Name one situation that is improved by panicking. Go ahead— write it down if you’ve got one! Seneca mused often about the problem of panic both in his letters and essays. It creates danger and limits our ability to function effectively. It prevents us from finding success and seeing objectively. Worse, it makes us weaker over time because we’ve never truly faced the danger we are so worried about. Meditate on the scary things that might make you panic. Think about what is so overwhelming about them. Come to understand them. Get familiar with them.

“For even peace itself will supply more reason for worry. Not even safe circumstances will bring you confidence once your mind has been shocked—once it gets in the habit of blind panic, it can’t provide for its own safety. For it doesn’t really avoid danger, it just runs away. Yet we are exposed to greater danger with our backs turned.”

—Seneca, Moral Letters, 104.10b

“Success comes to the lowly and to the poorly talented, but the special characteristic of a great person is to triumph over the disasters and panics of human life.”

—Seneca, On Providence, 4.1

“The unprepared are panic-stricken by the smallest things.”

—Seneca, Moral Letters, 107.4

Stoic Guidance - Cardinal Virtues

If we were to describe Stoicism in one sentence, it would be this: A Stoic believes they don’t control the world around them, only how they respond—and that they must always respond with courage, temperance, wisdom, and justice.

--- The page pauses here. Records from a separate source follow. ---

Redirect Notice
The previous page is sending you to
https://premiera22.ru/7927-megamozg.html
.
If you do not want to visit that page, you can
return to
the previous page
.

Summary of Daily Stoic 4 Stoic Virtues.

Wisdom

“The chief task in life is simply this: to identify and separate matters so that I can say clearly to myself which are externals not under my control, and which have to do with the choices I actually control. Where then do I look for good and evil? Not to uncontrollable externals, but within myself to the choices that are my own”

—Epictetus

Wisdom is harnessing what the philosophy teaches then wielding it in the real world. As Seneca put it, “Works not words.”

Temperance / Self-Control / Moderation / Discipline

“‘If you seek tranquillity, do less.’ Or (more accurately) do what’s essential—what the logos of a social being requires, and in the requisite way. Which brings a double satisfaction: to do less, better. Because most of what we say and do is not essential. If you can eliminate it, you’ll have more time, and more tranquillity. Ask yourself at every moment, ‘Is this necessary?’”

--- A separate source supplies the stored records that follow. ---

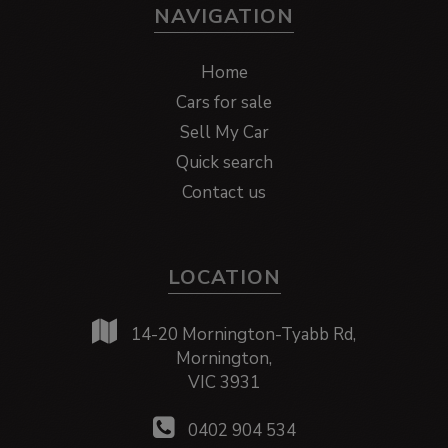
NAVIGATION
Home
Cars for sale
Sell My Car
Quick search
Contact us
LOCATION
14-20 Mornington-Tyabb Rd,
Mornington,
VIC 3931
0402 904 534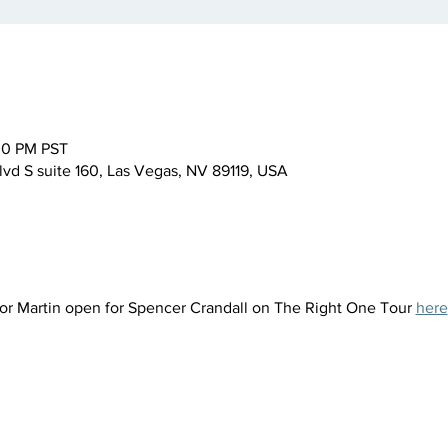
:00 PM PST
lvd S suite 160, Las Vegas, NV 89119, USA
vor Martin open for Spencer Crandall on The Right One Tour 
here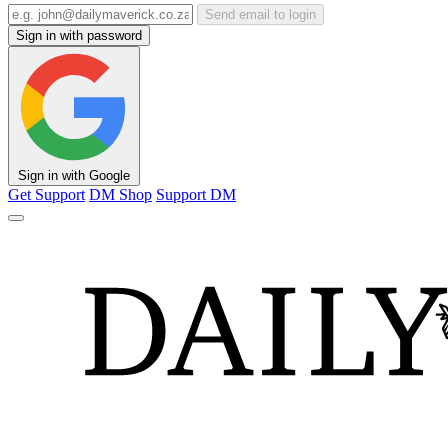
Send email to login
Sign in with password
Sign in with Google
Get Support
DM Shop
Support DM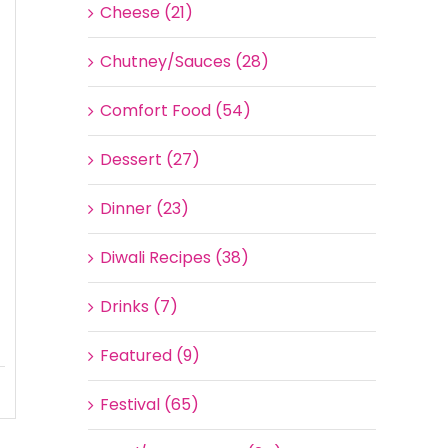
Cheese (21)
Chutney/Sauces (28)
Comfort Food (54)
Dessert (27)
Dinner (23)
Diwali Recipes (38)
Drinks (7)
Featured (9)
Festival (65)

—Marcus Aurelius, Meditations, 4.24

Temperance is the knowledge that abundance comes from having what is essential. The Stoics often used temperance interchangeably with “self-control.” Self-control, not just towards material goods, but self-control, harmony, and good discipline always—in pleasure or pain, admiration or contempt, failure or triumph. Temperance is guarded against extremes, not relying on the fleetingness of pleasure for happiness nor allowing the fleetingness of pain to destroy it.

Justice

“And a commitment to justice in your own acts. Which means: thought and action resulting in the common good. What you were born to do.”

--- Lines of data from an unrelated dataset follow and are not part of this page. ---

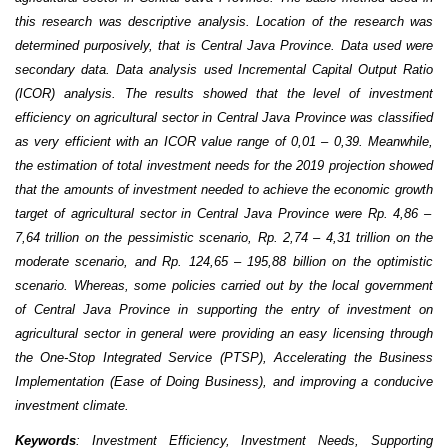
this research was descriptive analysis.
L
ocation of the
research was
determined purposively, that is Central Java Province. Data used were
secondary data. Data analysis used Incremental Capital Output Ratio
(ICOR) analysis.
The results showed that the level of investment
efficiency o
n
agricultural sector in Central Java Province was classified
as very efficient with an ICOR value range of 0
,
01
–
0
,
39. Meanwhile,
the estimat
ion
of total
investment need
s
for the 2019 projection show
ed
that the amount
s
of investment needed to achieve the
economic growth
target of
agricultural sector in Central Java Province
were Rp.
4
,
86 –
7
,
64 trillion
o
n the pessimistic scenario,
Rp.
2
,
74 –
4
,
31 trillion
on the
moderate scenario, and
Rp.
124
,
65 –
195
,
88 billion
o
n the optimistic
scenario
.
Whereas
, some
polic
ies
carried out by the
local government
of
Central Java
Province
in supporting the entry of investment
on
agricultural sector in genera
l were providing an easy licensing through
the One-Stop Integrated Service (PTSP), Accelerating the Business
Implementation (Ease of Doing Business), and improving a conducive
investment climate
.
Keywords
:
Investment
E
fficiency,
I
nvestment
N
eeds
, S
upportin
g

—Marcus Aurelius, Meditations, 9.31

Justice is “the principle which constitutes the bond of human society and of a virtual community of life.”

Epictetus said, “Seeking the very best in ourselves means actively caring for the welfare of other human beings.”

Courage

“Don’t you know life is like a military campaign? One must serve on watch, another in reconnaissance, another on the front line. . . . So it is for us—each person’s life is a kind of battle, and a long and varied one too. You must keep watch like a soldier and do everything commanded. . . . You have been stationed in a key post, not some lowly place, and not for a short time but for life.”

—Epictetus, Discourses, 3.24.31-36

Epictetus was once asked which words would help a person thrive. “Two words should be committed to memory and obeyed,” he said, “persist and resist.”

Courage to face misfortune. Courage to face death. Courage to risk yourself for the sake of your fellow man. Courage to hold to your principles, even when others get away with or are rewarded for disregarding theirs. Courage to speak your mind and insist on truth.